WORKING DATA -
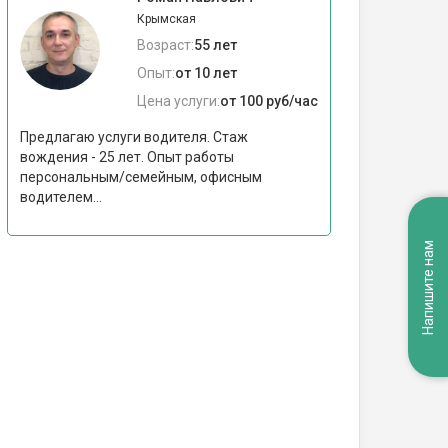
Крымская
Возраст:
55 лет
Опыт:
от 10 лет
Цена услуги:
от 100 руб/час
Предлагаю услуги водителя. Стаж
вождения - 25 лет. Опыт работы
персональным/семейным, офисным
водителем...
Напишите нам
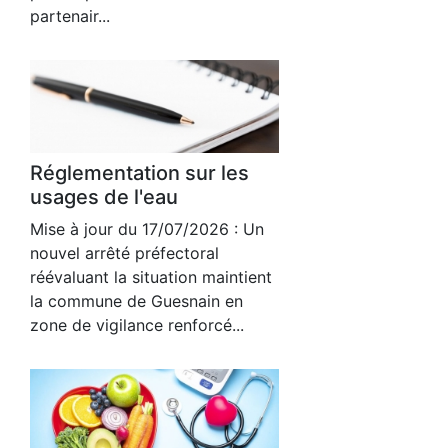
partenair...
Réglementation sur les
usages de l'eau
Mise à jour du 17/07/2026 : Un
nouvel arrêté préfectoral
réévaluant la situation maintient
la commune de Guesnain en
zone de vigilance renforcé...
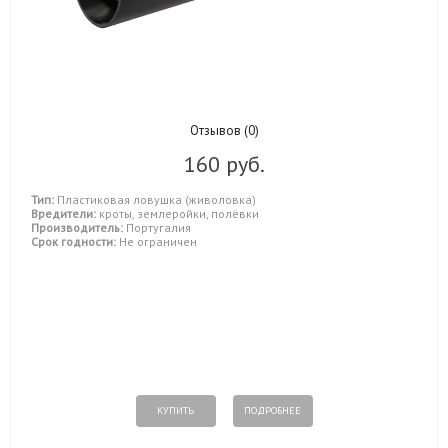
Отзывов (0)
160 руб.
Тип:
Пластиковая ловушка (живоловка)
Вредители:
кроты, землеройки, полёвки
Производитель:
Португалия
Срок годности:
Не ограничен
КУПИТЬ
ПОДРОБНЕЕ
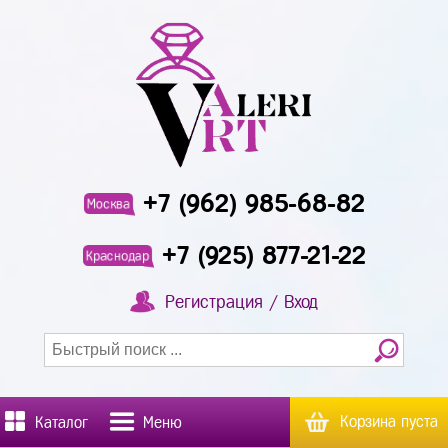
+7 (962) 985-68-82
Москва
+7 (925) 877-21-22
Краснодар
Регистрация / Вход
Корзина пуста
Каталог
Меню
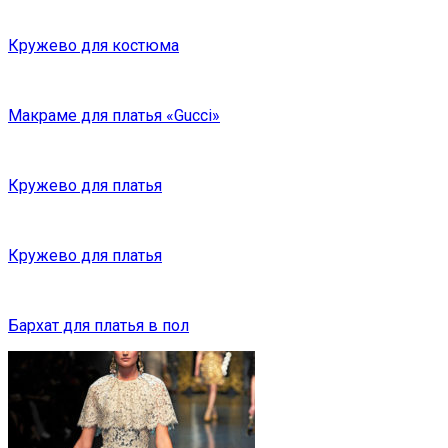
Кружево для костюма
Макраме для платья «Gucci»
Кружево для платья
Кружево для платья
Бархат для платья в пол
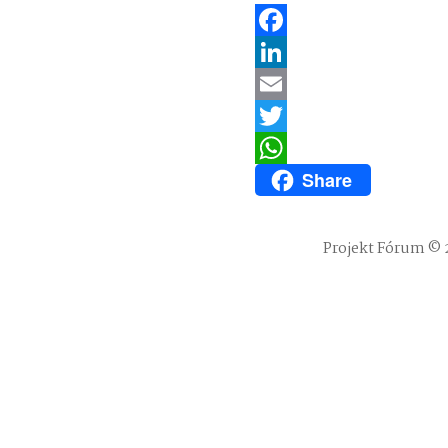
Facebook
LinkedIn
Email
Twitter
Share
WhatsApp
Projekt Fórum © 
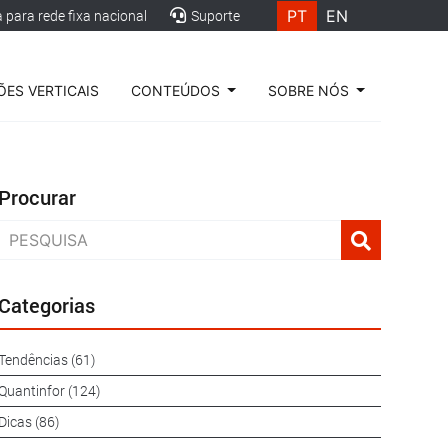
PT
EN
para rede fixa nacional
Suporte
ES VERTICAIS
CONTEÚDOS
SOBRE NÓS
Procurar
Categorias
Tendências (61)
Quantinfor (124)
Dicas (86)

WHAT TO WORK ON - Output only these lines, word for word: the line containing "partenair..." and every line after it through the last line of the data. Omit the pictures.

ANSWER SECTION -
partenair...
Réglementation sur les
usages de l'eau
Mise à jour du 17/07/2026 : Un
nouvel arrêté préfectoral
réévaluant la situation maintient
la commune de Guesnain en
zone de vigilance renforcé...
Отзывов (0)
160 руб.
Тип:
Пластиковая ловушка (живоловка)
Вредители:
кроты, землеройки, полёвки
Производитель:
Португалия
Срок годности:
Не ограничен
КУПИТЬ
ПОДРОБНЕЕ
+7 (962) 985-68-82
Москва
+7 (925) 877-21-22
Краснодар
Регистрация / Вход
Корзина пуста
Каталог
Меню
Кружево для костюма
Макраме для платья «Gucci»
Кружево для платья
Кружево для платья
Бархат для платья в пол
Facebook
LinkedIn
Email
Twitter
Share
WhatsApp
Projekt Fórum © 
PT
EN
para rede fixa nacional
Suporte
ES VERTICAIS
CONTEÚDOS
SOBRE NÓS
Procurar
Categorias
Tendências (61)
Quantinfor (124)
Dicas (86)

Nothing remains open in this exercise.